REQUIRED ACTION
Images are not wanted; transcribe the rest of the listing exactly.

DATA SUPPLIED
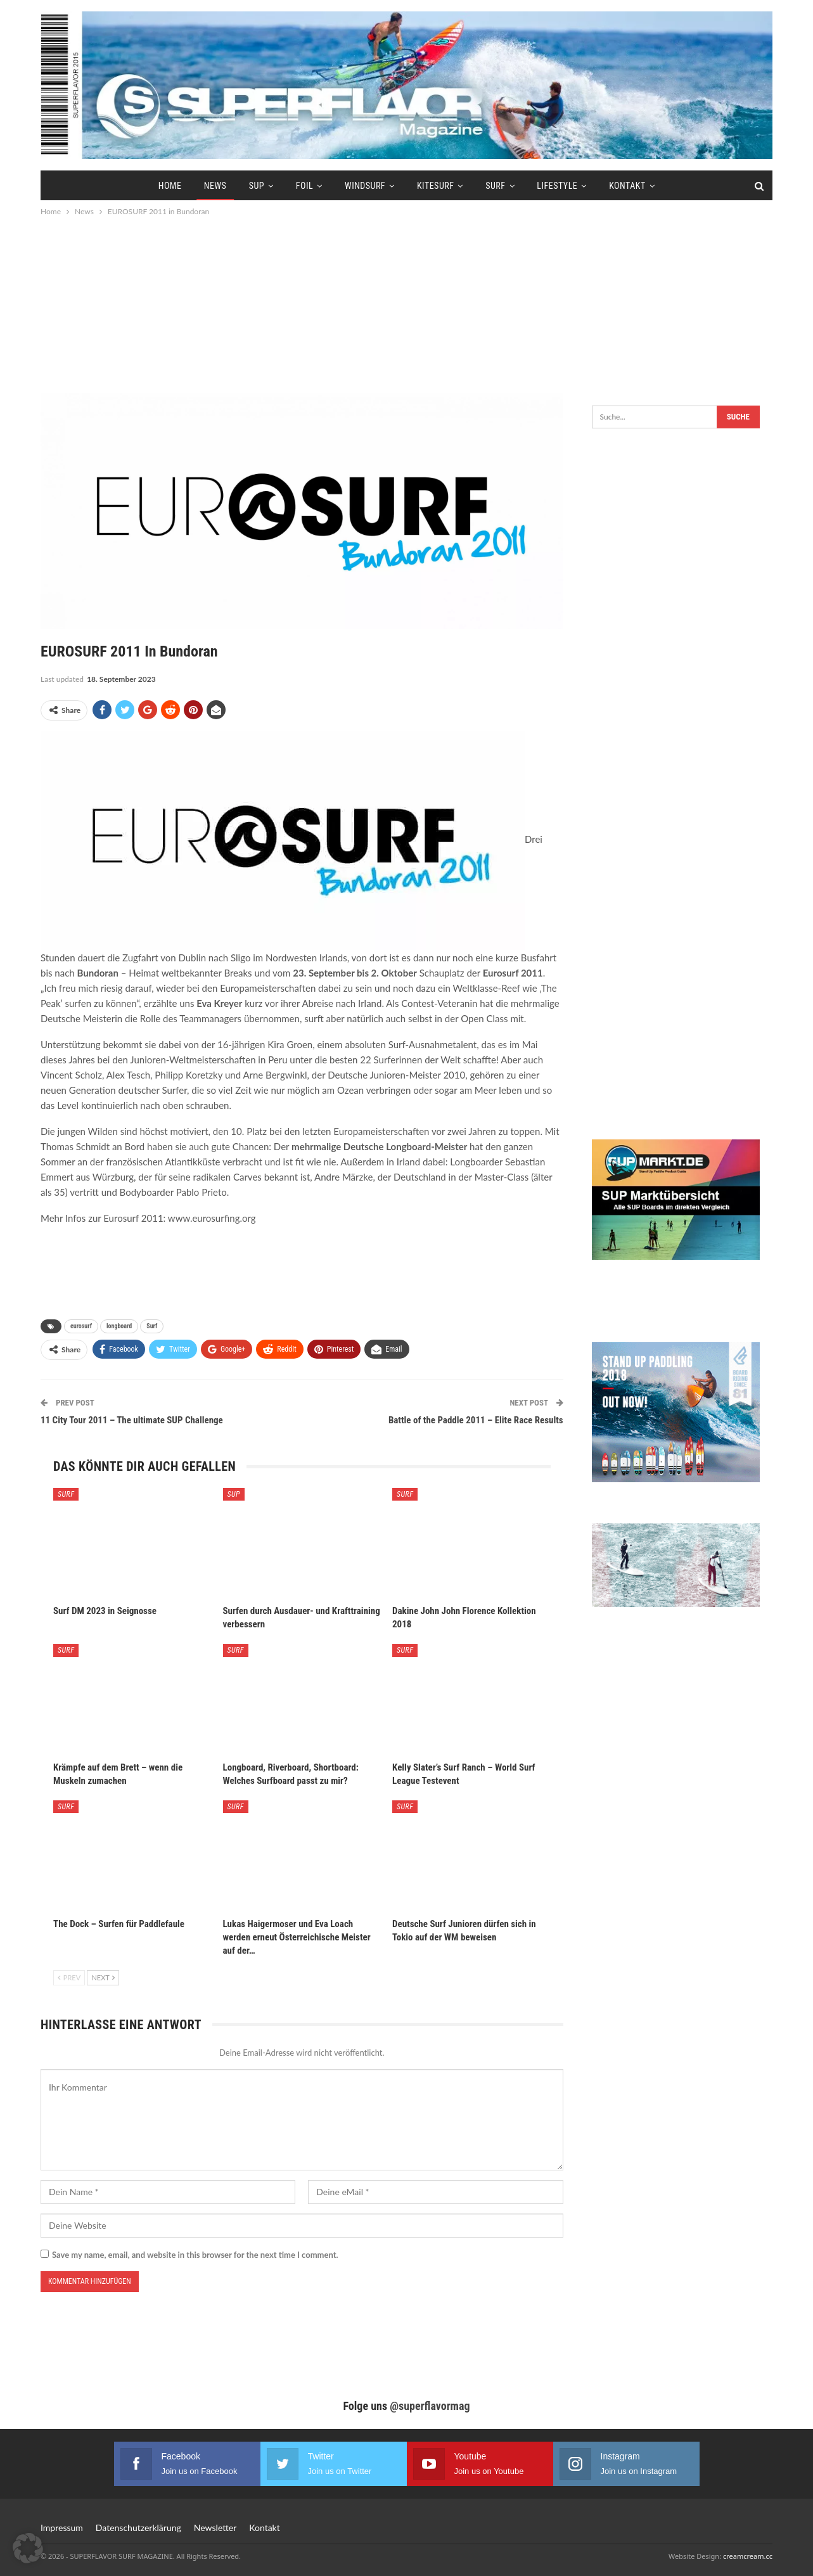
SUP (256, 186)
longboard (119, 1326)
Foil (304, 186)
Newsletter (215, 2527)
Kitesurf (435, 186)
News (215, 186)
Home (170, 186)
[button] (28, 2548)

YOUR SOLUTION
SUP (256, 186)
longboard (119, 1326)
Foil (304, 186)
Newsletter (215, 2527)
Kitesurf (435, 186)
News (215, 186)
Home (170, 186)
[button] (28, 2548)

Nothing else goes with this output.